Songbirds pouring from the skies before dawn. Thousands of hawks gliding past a mountain summit. Rare oceanic birds blown in to shore. Birdwatching like this doesn’t necessarily begin when you go outside. It begins with a weather forecast the day before.
Weather can generate spectacular birding. Consider the spring fallout, when birds rain from the heavens. Fallout conditions occur when warm air from the south or southwest meets colder air to the north. The collision can produce fog, rain, and swirling winds – weather you might not consider suitable for birdwatching. But these conditions can cause countless birds – migrating north on tailwinds – to drop from migration and into view.
Topography can also be your partner. If they’re over water, migrants seek any port in a storm, which means they will pile up on islands and along peninsulas. When forced into urban areas, songbirds often move to the nearest patch of trees where they find cover and food, which is why Central Park in New York City and Mt. Auburn Cemetery in Boston are legendary spring birding destinations.
During spring fallouts I’ve seen trees glowing with dozens of warblers seeking shelter from wind and rain. I’ve encountered exhausted scarlet tanagers at my feet. And I’ve experienced 70 indigo buntings in a single thicket. So dense are birds during a genuine fallout that you can point your binoculars in most any direction to find something flitting or flying.
It pays to watch the weather in autumn as well. The right conditions for hawkwatching generally feature cold fronts with weak or moderate winds blowing from the north. Hawks move relatively effortlessly on those crisp days in September and October. They rise late morning with thermals of warmer air generated by autumn sun shining into valleys. After reaching sufficient elevation, hawks break out of their thermal and glide south on high tailwinds. Meanwhile, along the ocean shore, it’s fine to spend a fall day watching eiders, scoters, loons, grebes, gannets, and gulls. But if you want alcids, jeagers, shearwaters, and other odd ocean-going birds, grab your foul-weather gear and get out during a Nor’easter or other weather that generates on-shore winds pushing the rare birds closer to land.
It’s one thing to know the local forecast when heading afield, it’s another to “see” birds on the way. The National Weather Service’s Next Generation Weather Radar system, NEXRAD, is sensitive enough to detect birds, bats, and occasionally insects in flight. Many songbirds rise together to migrate after sunset, and they’re often dense enough to form distinctive radar patterns that have a different profile from those of clouds and rain. Migrating birds move faster than prevailing tailwinds, which means the radar patterns, when viewed over time in an animated loop, help confirm that you’re indeed looking at birds in the air and show you the direction of the flight.
Reading online radar images takes some training, but a few dedicated biologists are watching the radar and the skies, and alerting birders when migrants might be coming.

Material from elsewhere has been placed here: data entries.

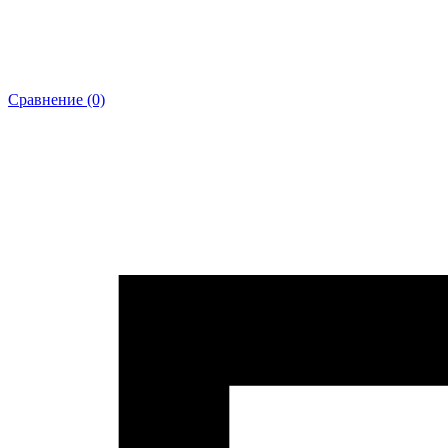
Сравнение (0)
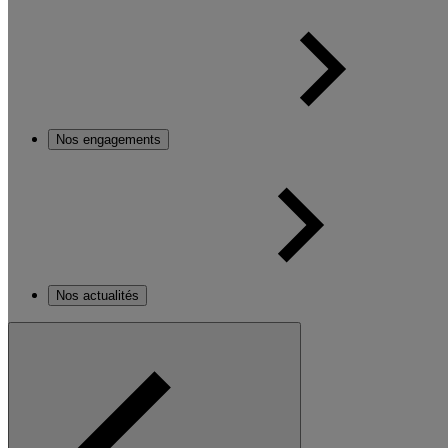
Nos engagements
Nos actualités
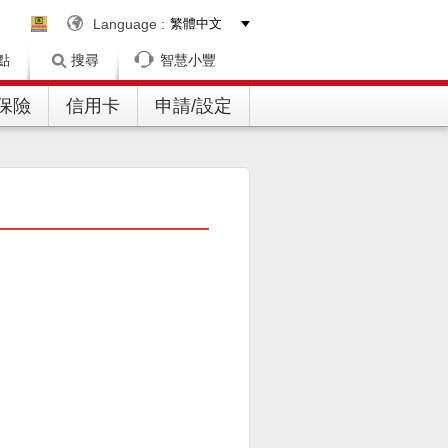
Language :
點
搜尋
智慧小豐
/保險
信用卡
申請/設定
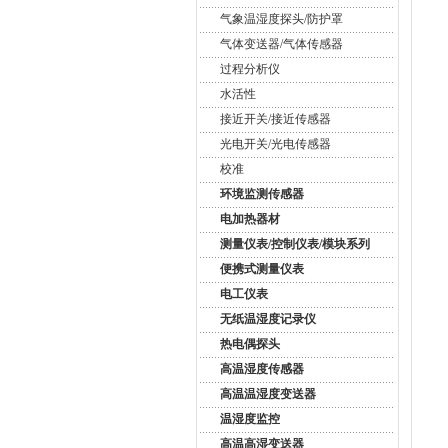
气象温湿度探头/防护罩
气体变送器/气体传感器
过程分析仪
水活性
接近开关/接近传感器
光电开关/光电传感器
校准
环境监测传感器
电加热器材
测量仪表/控制仪表/模块系列
便携式测量仪表
电工仪表
无纸温湿度记录仪
热电偶探头
高温湿度传感器
高温温湿度变送器
温湿度监控
高温高湿变送器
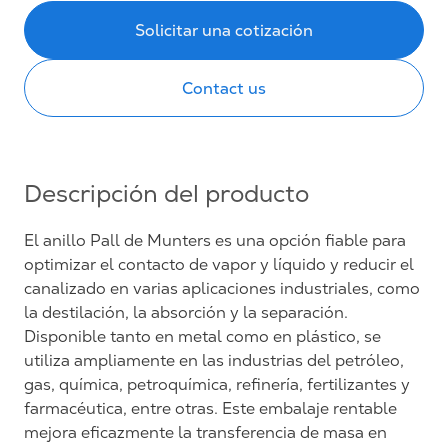
Solicitar una cotización
Contact us
Descripción del producto
El anillo Pall de Munters es una opción fiable para
optimizar el contacto de vapor y líquido y reducir el
canalizado en varias aplicaciones industriales, como
la destilación, la absorción y la separación.
Disponible tanto en metal como en plástico, se
utiliza ampliamente en las industrias del petróleo,
gas, química, petroquímica, refinería, fertilizantes y
farmacéutica, entre otras. Este embalaje rentable
mejora eficazmente la transferencia de masa en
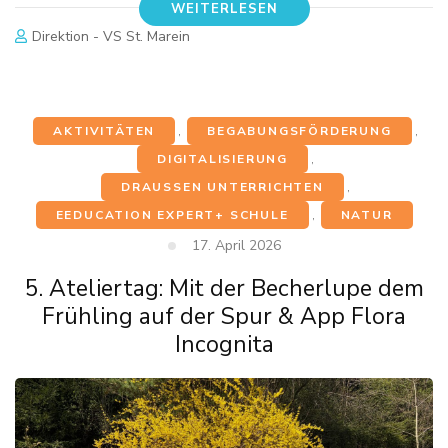
WEITERLESEN
Direktion - VS St. Marein
AKTIVITÄTEN
,
BEGABUNGSFÖRDERUNG
,
DIGITALISIERUNG
,
DRAUSSEN UNTERRICHTEN
,
EEDUCATION EXPERT+ SCHULE
,
NATUR
17. April 2026
5. Ateliertag: Mit der Becherlupe dem
Frühling auf der Spur & App Flora
Incognita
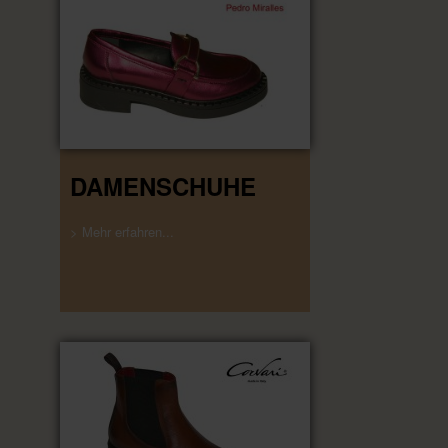
DAMENSCHUHE
> Mehr erfahren...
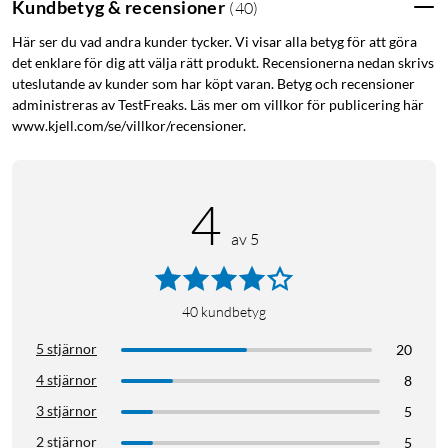
Kundbetyg & recensioner
(
40
)
Här ser du vad andra kunder tycker. Vi visar alla betyg för att göra
det enklare för dig att välja rätt produkt. Recensionerna nedan skrivs
uteslutande av kunder som har köpt varan. Betyg och recensioner
administreras av TestFreaks. Läs mer om villkor för publicering här
www.kjell.com/se/villkor/recensioner.
4
av 5
40
kundbetyg
5 stjärnor
20
4 stjärnor
8
3 stjärnor
5
2 stjärnor
5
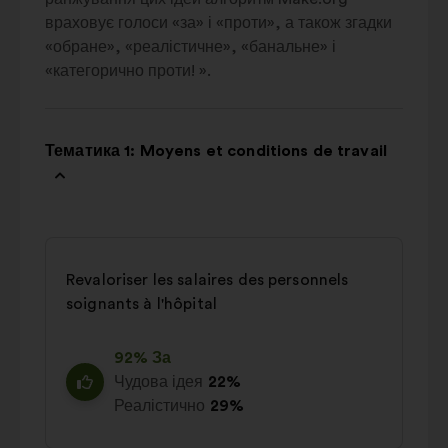
враховує голоси «за» і «проти», а також згадки
«обране», «реалістичне», «банальне» і
«категорично проти! ».
Тематика 1: Moyens et conditions de travail
Revaloriser les salaires des personnels
soignants à l'hôpital
92% За
Чудова ідея
22%
Реалістично
29%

Two websites to watch are Wood Creeper and the Radar Ornithology Laboratory at Clemson University. Visit their tutorials for lessons on radar and migration. A good source of radar data is Real-Time Weather Data.
Birdwatchers need not be slaves to weather – good or bad. Head out for birds any old morning this spring. But also realize that, at the very least, it pays to know which ways the wind blows.
Bryan Pfeiffer is an author, wildlife photographer, guide, and consulting naturalist who specializes in birds and insects. He lives in Montpelier, Vermont.